La vista della focaccia, prima
d'assaggiarla, non m'aveva ricordato niente; forse perché, avendone
viste spesso, senza mangiarle, sui vassoi dei pasticcieri, la loro
immagine aveva lasciato quei giorni di Combray per unirsi ad altri
giorni più recenti; forse perché di quei ricordi così a lungo
abbandonati fuori della memoria, niente sopravviveva, tutto s'era
disgregato; le forme - anche quella della conchiglietta di pasta -
così grassamente sensuale sotto la sua veste a pieghe severa e
devota - erano abolite, o, sonnacchiose, avevano perduto la forza
d'espansione che avrebbe loro permesso di raggiungere la coscienza.

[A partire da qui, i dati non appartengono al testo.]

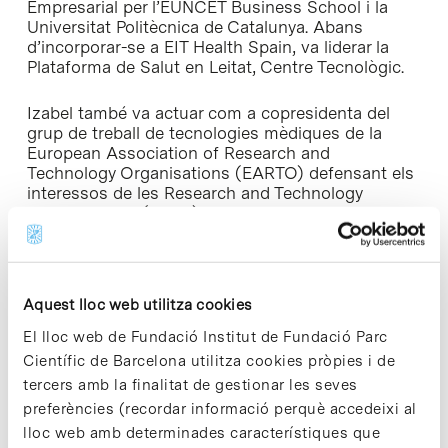
Empresarial per l’EUNCET Business School i la
Universitat Politècnica de Catalunya. Abans
d’incorporar-se a EIT Health Spain, va liderar la
Plataforma de Salut en Leitat, Centre Tecnològic.
Izabel també va actuar com a copresidenta del
grup de treball de tecnologies mèdiques de la
European Association of Research and
Technology Organisations (EARTO) defensant els
interessos de les Research and Technology
Organisations (RTOs) en els programes de
finançament a Europa i reforçant la seva posició
com a actors clau, i també va representar als
membres espanyols en el Consell d’estratègia per
al pilar d’innovació d’EIT Health.
Aquest lloc web utilitza cookies
El lloc web de Fundació Institut de Fundació Parc
A més, secunda des del 2015 a la Comissió
Europea en l’avaluació de propostes i revisió de
Científic de Barcelona utilitza cookies pròpies i de
projectes, com a experta independent.
tercers amb la finalitat de gestionar les seves
preferències (recordar informació perquè accedeixi al
lloc web amb determinades característiques que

Ma, quando niente sussiste d'un passato antico, dopo la morte degli
esseri, dopo la distruzione delle cose, più tenui ma più vividi,
più immateriali, più persistenti, più fedeli, l'odore e il sapore,
lungo tempo ancora perdurano, come anime, a ricordare, ad attendere,
a sperare, sopra la rovina di tutto il resto, portando sulla loro
stilla quasi impalpabile, senza vacillare, l'immenso edificio del
ricordo.
E, appena ebbi riconosciuto il sapore del pezzetto di
" maddalena " inzuppato nel tiglio che mi dava la zia (pur
ignorando sempre e dovendo rimandare a molto più tardi la scoperta
della ragione per cui questo ricordo mi rendesse così felice),
subito la vecchia casa grigia sulla strada, nella quale era la sua
stanza, si adattò come uno scenario di teatro al piccolo padiglione
sul giardino, dietro di essa, costruito per i miei genitori (il lato
tronco che solo avevo riveduto fin allora); e con la casa la città,
la piazza dove mi mandavano prima di colazione, le vie dove andavo in
escursione dalla mattina alla sera e con tutti i tempi, le
passeggiate che si facevano se il tempo era bello. E come in quel
gioco in cui i Giapponesi si divertono a immergere in una scodella di
porcellana piena d'acqua dei pezzetti di carta fin allora
indistinti,, che, appena immersi, si distendono, prendono contorno,
si colorano, si differenziano, diventano fiori, case, figure umane
consistenti e riconoscibili, così ora tutti i fiori del nostro
giardino e quelli del parco di Swann, e le ninfee della Vivonne e la
buona gente del villaggio e le loro casette e la chiesa e tutta
Combray e i suoi dintorni, tutto quello che vien prendendo forma e
solidità, è sorto, città e giardini, dalla mia tazza di tè.